▶ THE PROBLEM:
Extract all lines that hold "studied" from the records below.

▶ RECORD SET:
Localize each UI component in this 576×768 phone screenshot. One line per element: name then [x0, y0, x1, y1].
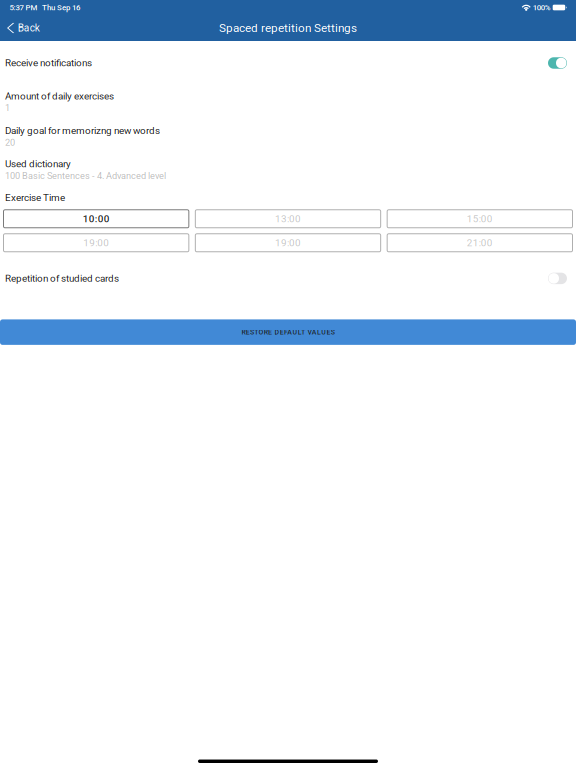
button[interactable]: 10:00: [4, 210, 189, 228]
staticText: RESTORE DEFAULT VALUES: [241, 328, 335, 336]
staticText: Daily goal for memorizng new words: [5, 125, 160, 136]
staticText: 5:37 PM: [10, 3, 38, 12]
button[interactable]: Back: [0, 17, 48, 39]
button[interactable]: 15:00: [387, 210, 572, 228]
staticText: Exercise Time: [5, 192, 65, 203]
button[interactable]: Repetition of studied cards: [0, 267, 576, 289]
button[interactable]: 19:00: [4, 234, 189, 252]
staticText: Used dictionary: [5, 158, 71, 170]
staticText: Receive notifications: [5, 57, 92, 69]
staticText: Repetition of studied cards: [5, 273, 119, 284]
staticText: 13:00: [275, 213, 301, 225]
staticText: 10:00: [83, 213, 110, 225]
staticText: 19:00: [83, 237, 109, 249]
staticText: Thu Sep 16: [42, 3, 80, 12]
staticText: 100%: [533, 3, 551, 12]
staticText: Back: [18, 22, 40, 34]
staticText: Spaced repetition Settings: [219, 21, 357, 35]
staticText: 21:00: [467, 237, 493, 249]
button[interactable]: Daily goal for memorizng new words: [0, 125, 576, 148]
button[interactable]: 21:00: [387, 234, 572, 252]
staticText: 19:00: [275, 237, 301, 249]
staticText: 15:00: [467, 213, 493, 225]
button[interactable]: 13:00: [195, 210, 381, 228]
staticText: 100 Basic Sentences - 4. Advanced level: [5, 170, 166, 181]
button[interactable]: Receive notifications: [0, 52, 576, 74]
staticText: 20: [5, 137, 15, 148]
staticText: 1: [5, 102, 10, 113]
button[interactable]: RESTORE DEFAULT VALUES: [0, 319, 576, 345]
button[interactable]: Amount of daily exercises: [0, 90, 576, 113]
staticText: Amount of daily exercises: [5, 90, 114, 102]
button[interactable]: Used dictionary: [0, 158, 576, 181]
button[interactable]: 19:00: [195, 234, 381, 252]
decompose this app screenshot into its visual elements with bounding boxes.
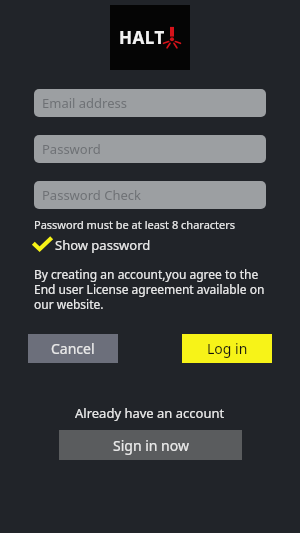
button[interactable]: Password	[34, 135, 266, 163]
staticText: By creating an account,you agree to the …	[34, 266, 266, 312]
button[interactable]: Password Check	[34, 181, 266, 209]
button[interactable]: Show password checkbox	[34, 236, 151, 254]
staticText: Sign in now	[113, 436, 189, 455]
button[interactable]: Email address	[34, 89, 266, 117]
staticText: Log in	[207, 339, 248, 358]
staticText: Cancel	[51, 339, 95, 358]
button[interactable]: Log in	[182, 334, 272, 363]
staticText: Password	[42, 140, 101, 158]
staticText: Already have an account	[75, 404, 225, 422]
staticText: Show password	[55, 236, 151, 254]
staticText: HALT	[119, 26, 165, 49]
button[interactable]: Sign in now	[59, 430, 242, 460]
staticText: Email address	[42, 94, 127, 112]
button[interactable]: Cancel	[28, 334, 118, 363]
other: Show password checkbox	[34, 238, 51, 252]
staticText: Password must be at least 8 characters	[34, 217, 236, 232]
staticText: Password Check	[42, 186, 141, 204]
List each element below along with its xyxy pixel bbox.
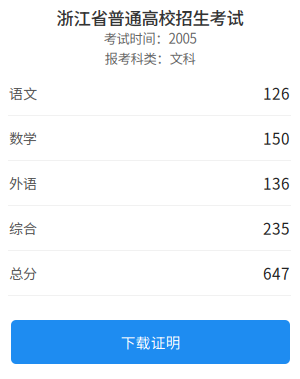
staticText: 综合 [9,218,37,238]
button[interactable]: 语文 [0,71,300,116]
staticText: 150 [263,127,290,149]
staticText: 考试时间：2005 [104,28,196,48]
staticText: 数学 [9,128,37,148]
staticText: 报考科类：文科 [104,48,196,68]
staticText: 外语 [9,173,37,193]
button[interactable]: 综合 [0,206,300,251]
staticText: 136 [263,172,290,194]
staticText: 总分 [9,263,37,283]
staticText: 126 [263,82,290,104]
button[interactable]: 数学 [0,116,300,161]
button[interactable]: 下载证明 [11,320,290,364]
button[interactable]: 总分 [0,251,300,296]
staticText: 下载证明 [120,331,180,353]
staticText: 语文 [9,83,37,103]
staticText: 647 [263,262,290,284]
staticText: 235 [263,217,290,239]
button[interactable]: 外语 [0,161,300,206]
staticText: 浙江省普通高校招生考试 [56,5,244,30]
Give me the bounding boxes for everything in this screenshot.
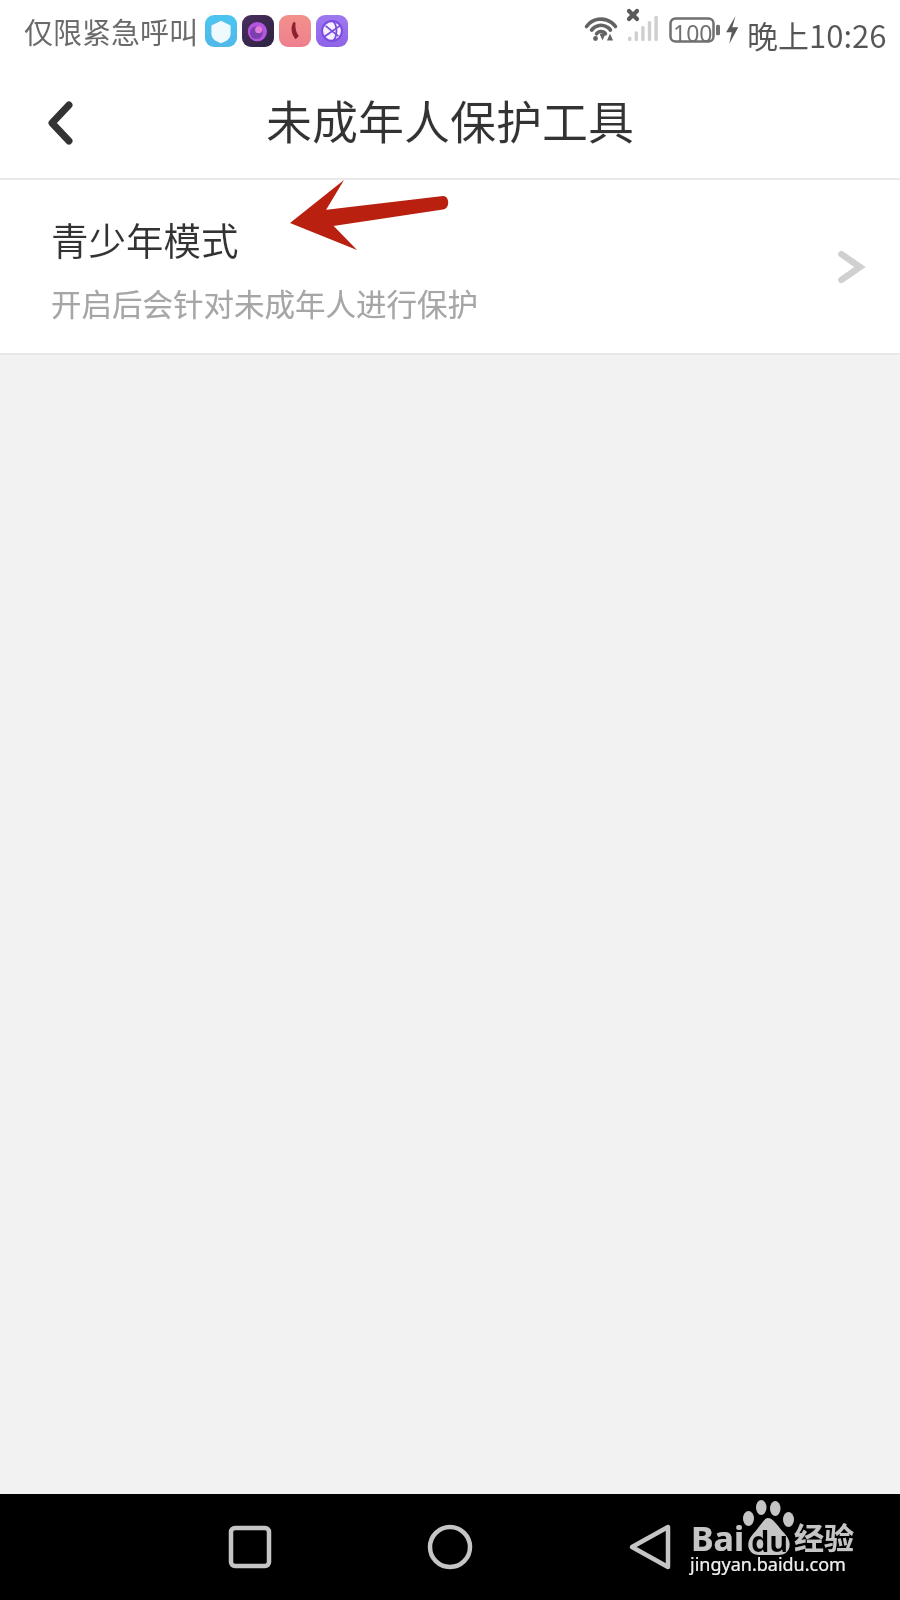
- staticText: 经验: [794, 1514, 854, 1557]
- staticText: jingyan.baidu.com: [690, 1552, 846, 1577]
- staticText: 未成年人保护工具: [266, 86, 634, 153]
- staticText: 100: [673, 17, 713, 43]
- staticText: Bai: [691, 1515, 745, 1561]
- button[interactable]: 青少年模式: [0, 180, 900, 353]
- staticText: 晚上10:26: [747, 12, 887, 57]
- staticText: 开启后会针对未成年人进行保护: [51, 281, 478, 325]
- button[interactable]: Recents: [211, 1508, 289, 1586]
- staticText: 仅限紧急呼叫: [24, 10, 199, 52]
- staticText: du: [751, 1521, 789, 1560]
- button[interactable]: Back: [28, 86, 90, 148]
- button[interactable]: Back: [611, 1508, 689, 1586]
- staticText: 青少年模式: [51, 211, 239, 265]
- button[interactable]: Home: [411, 1508, 489, 1586]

▶ RESPONSE TO THIS TASK:
button[interactable]: Repetition of studied cards: [0, 267, 576, 289]
staticText: Repetition of studied cards: [5, 273, 119, 284]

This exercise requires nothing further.